The Mudcat Café TM
Thread #16205   Message #2635606
Posted By: Jack Campin
19-May-09 - 08:32 AM
Thread Name: Origin: Morning Has Broken
Subject: RE: Origin? Morning has broken
it sorta sums up the tune in some ways

Except that nobody said the tune originally had anything to do with Bunessan. The connection is with the words to an entirely different hymn that uses the same tune as "Morning has Broken".

I've been to Bunessan several times. Not a hugely exciting place, though the local pub used to have very good ceilidhs - I'm not sure if they still happen. Facing north with the hills behind it, it can be bleak and gloomy in winter.
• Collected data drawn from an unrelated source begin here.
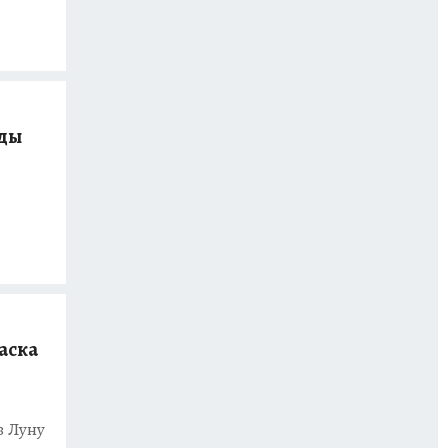
жды
аска
в Луну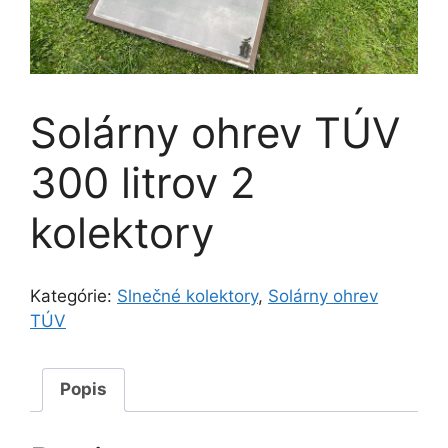
Solárny ohrev TÚV
300 litrov 2
kolektory
Kategórie:
Slnečné kolektory
,
Solárny ohrev
TÚV
Popis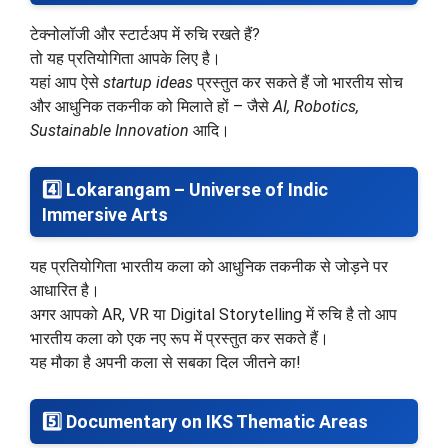
टेक्नोलॉजी और स्टार्टअप में रुचि रखते हैं?
तो यह प्रतियोगिता आपके लिए है।
यहां आप ऐसे
startup ideas
प्रस्तुत कर सकते हैं जो भारतीय सोच
और आधुनिक तकनीक को मिलाते हों – जैसे
AI, Robotics,
Sustainable Innovation
आदि।
4️⃣
Lokarangam – Universe of Indic
Immersive Arts
यह प्रतियोगिता भारतीय कला को आधुनिक तकनीक से जोड़ने पर
आधारित है।
अगर आपको AR, VR या Digital Storytelling में रुचि है तो आप
भारतीय कला को एक नए रूप में प्रस्तुत कर सकते हैं।
यह मौका है अपनी कला से सबका दिल जीतने का!
5️⃣
Documentary on IKS Thematic Areas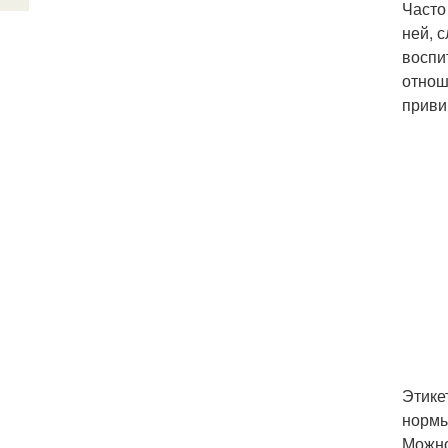
Часто
ней, 
воспи
отнош
приви
Этике
нормы
Можно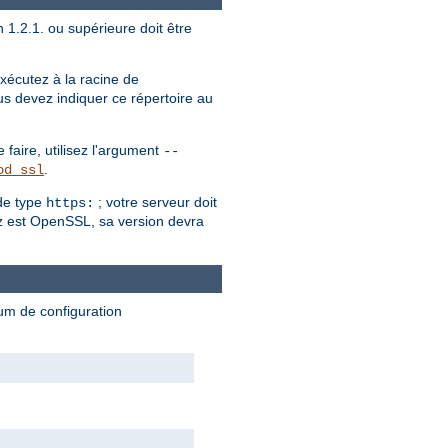
 1.2.1. ou supérieure doit être
écutez à la racine de
us devez indiquer ce répertoire au
faire, utilisez l'argument
--
.
od_ssl
de type
; votre serveur doit
https:
sez est OpenSSL, sa version devra
mum de configuration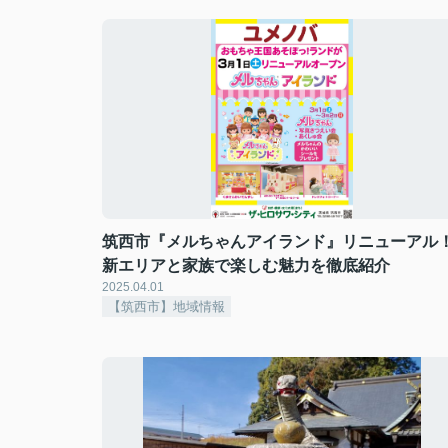
筑西市『メルちゃんアイランド』リニューアル
新エリアと家族で楽しむ魅力を徹底紹介
2025.04.01
【筑西市】地域情報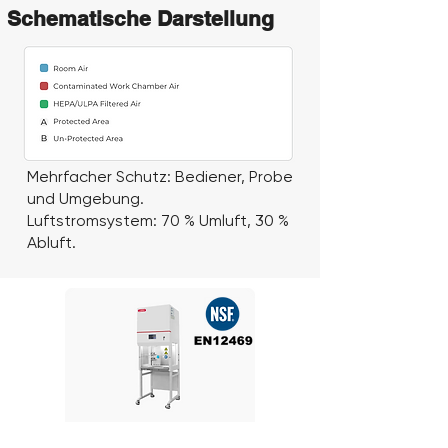
Schematische Darstellung
Mehrfacher Schutz: Bediener, Probe
und Umgebung.
Luftstromsystem: 70 % Umluft, 30 %
Abluft.
2 Ft Class II Type A2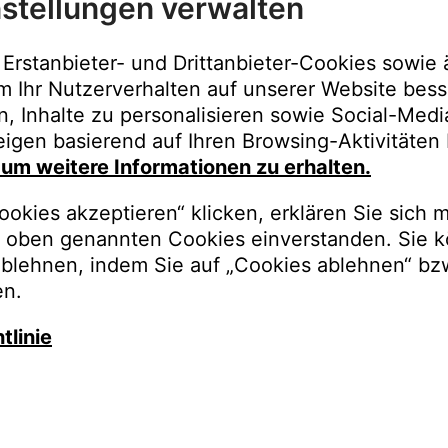
stellungen verwalten
Immer der best
Upgrades, Gara
Erstanbieter- und Drittanbieter-Cookies sowie 
Bestellungen o
m Ihr Nutzerverhalten auf unserer Website bess
n, Inhalte zu personalisieren sowie Social-Med
REGISTRI
igen basierend auf Ihren Browsing-Aktivitäten 
, um weitere Informationen zu erhalten.
okies akzeptieren“ klicken, erklären Sie sich m
oben genannten Cookies einverstanden. Sie k
ablehnen, indem Sie auf „Cookies ablehnen“ bz
en.
tlinie
auschen Sie gegen besseren K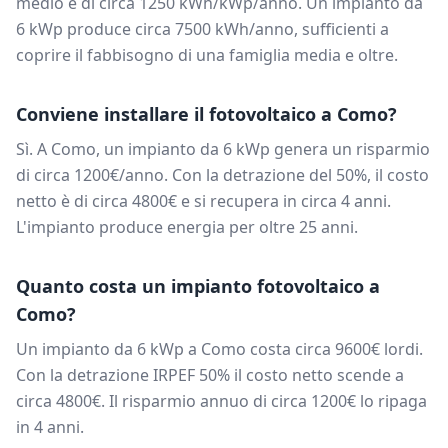
medio è di circa
1250
kWh/kWp/anno. Un impianto da
6
kWp produce circa
7500
kWh/anno, sufficienti a
coprire il fabbisogno di una famiglia media e oltre.
Conviene installare il fotovoltaico a
Como
?
Sì. A
Como
, un impianto da
6
kWp genera un risparmio
di circa
1200
€/anno. Con la detrazione del 50%, il costo
netto è di circa
4800
€ e si recupera in circa
4
anni.
L'impianto produce energia per oltre 25 anni.
Quanto costa un impianto fotovoltaico a
Como
?
Un impianto da
6
kWp a
Como
costa circa
9600
€ lordi.
Con la detrazione IRPEF 50% il costo netto scende a
circa
4800
€. Il risparmio annuo di circa
1200
€ lo ripaga
in
4
anni.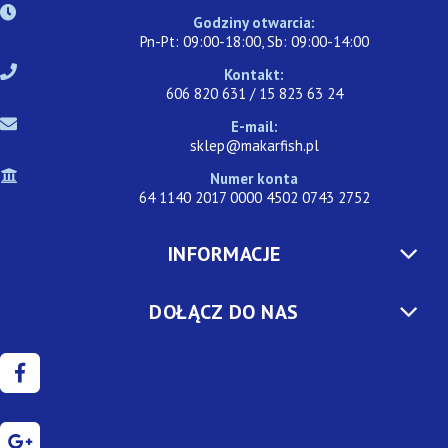
Godziny otwarcia:
Pn-Pt: 09:00-18:00, Sb: 09:00-14:00
Kontakt:
606 820 631 / 15 823 63 24
E-mail:
sklep@makarfish.pl
Numer konta
64 1140 2017 0000 4502 0743 2752
INFORMACJE
DOŁĄCZ DO NAS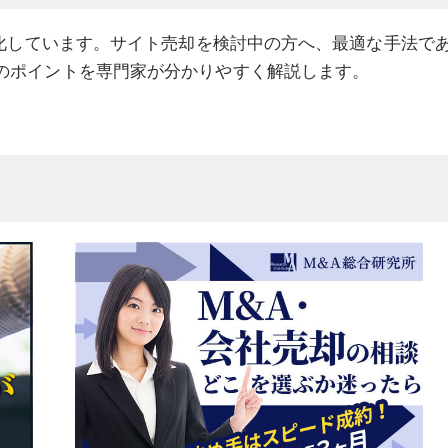
発化しています。サイト売却を検討中の方へ、最適な手法で
のポイントを専門家が分かりやすく解説します。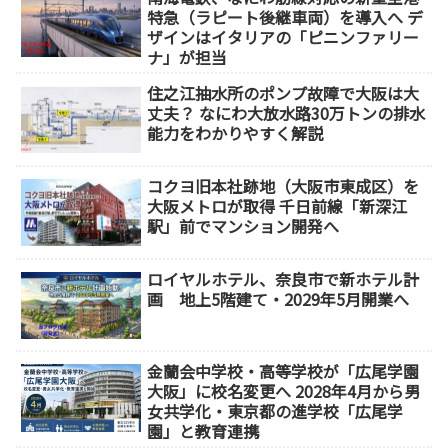
特急（ラピート後継車両）を導入へ デ
ザインはイタリアの「ピニンファリー
ナ」が担当
住之江抽水所のポンプ故障で大阪は大
丈夫？ なにわ大放水路30万トンの排水
能力をわかりやすく解説
コクヨ旧本社跡地（大阪市東成区）を
大阪メトロが取得 千日前線「新深江
駅」前でマンション開発へ
ロイヤルホテル、奈良市で新ホテル計
画 地上5階建て・2029年5月開業へ
金蘭会中学校・高等学校が「広尾学園
大阪」に校名変更へ 2028年4月から男
女共学化・東京都の進学校「広尾学
園」と教育連携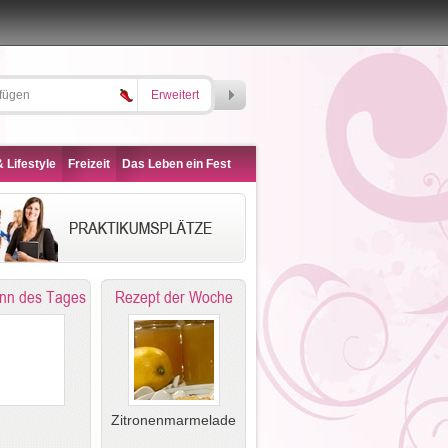
Erweitert
 Lifestyle
Freizeit
Das Leben ein Fest
nn des Tages
Rezept der Woche
Zitronenmarmelade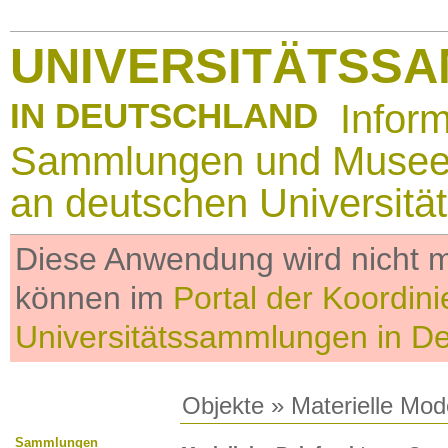
UNIVERSITÄTSS
IN DEUTSCHLAND
Infor
Sammlungen und Muse
an deutschen Universitä
Diese Anwendung wird nicht me
können im
Portal der Koordini
Universitätssammlungen in D
Objekte
»
Materielle Mod
Sammlungen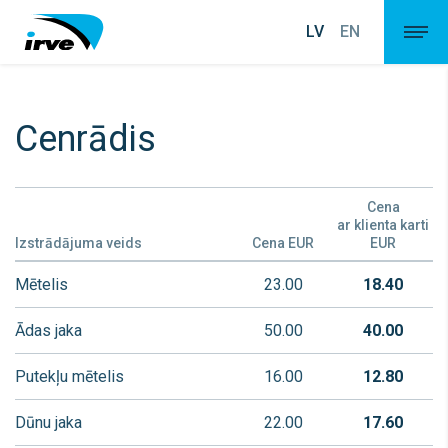
LV
EN
Cenrādis
Cena
ar klienta karti
Izstrādājuma veids
Cena EUR
EUR
Mētelis
23.00
18.40
Ādas jaka
50.00
40.00
Putekļu mētelis
16.00
12.80
Dūnu jaka
22.00
17.60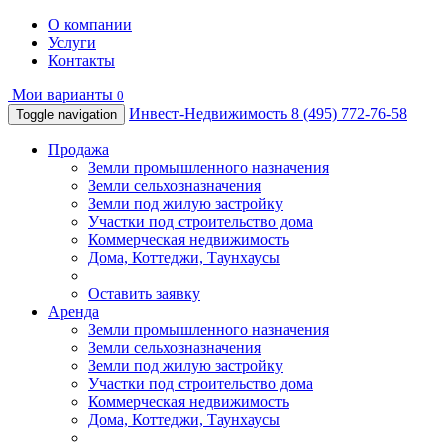
О компании
Услуги
Контакты
Мои варианты
0
Инвест-Недвижимость
8 (495) 772-76-58
Toggle navigation
Продажа
Земли промышленного назначения
Земли сельхозназначения
Земли под жилую застройку
Участки под строительство дома
Коммерческая недвижимость
Дома, Коттеджи, Таунхаусы
Оставить заявку
Аренда
Земли промышленного назначения
Земли сельхозназначения
Земли под жилую застройку
Участки под строительство дома
Коммерческая недвижимость
Дома, Коттеджи, Таунхаусы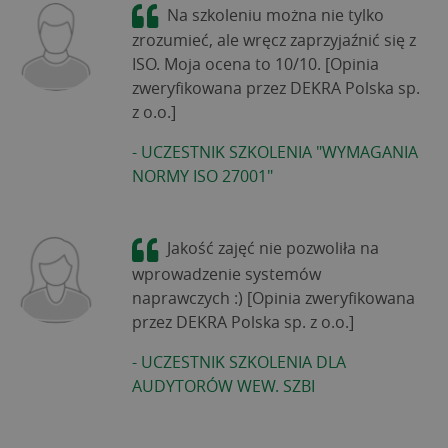
Na szkoleniu można nie tylko
zrozumieć, ale wręcz zaprzyjaźnić się z
ISO. Moja ocena to 10/10. [Opinia
zweryfikowana przez DEKRA Polska sp.
z o.o.]
-
UCZESTNIK SZKOLENIA "WYMAGANIA
NORMY ISO 27001"
Jakość zajęć nie pozwoliła na
wprowadzenie systemów
naprawczych :) [Opinia zweryfikowana
przez DEKRA Polska sp. z o.o.]
-
UCZESTNIK SZKOLENIA DLA
AUDYTORÓW WEW. SZBI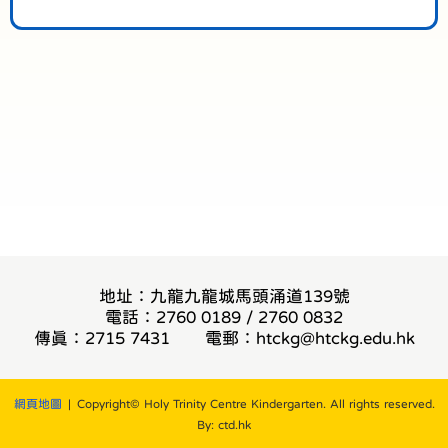
地址：九龍九龍城馬頭涌道139號
電話：2760 0189 / 2760 0832
傳真：2715 7431
電郵：
htckg@htckg.edu.hk
網頁地圖
| Copyright© Holy Trinity Centre Kindergarten. All rights reserved.
By: ctd.hk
There are quite a few American sites that claim some of Eleanor Farjeon's work as out of copyright (one of her children's books, republished by Project Gutenberg). Since she only died in 1965, that is certainly not the case in many other countries. If US law classifies "Morning has Broken" as public domain in the same way, Americans are getting something for free that would otherwise be earning very substantial sums for Farjeon's estate in the UK. American copyright law can be as sleazy as the US's idea of "free trade".

The tune seems more similar to "Air Fa-La-La-Lo" than anything else to me, though I can sort of see a very distant similarity to "The Battle of the Somme".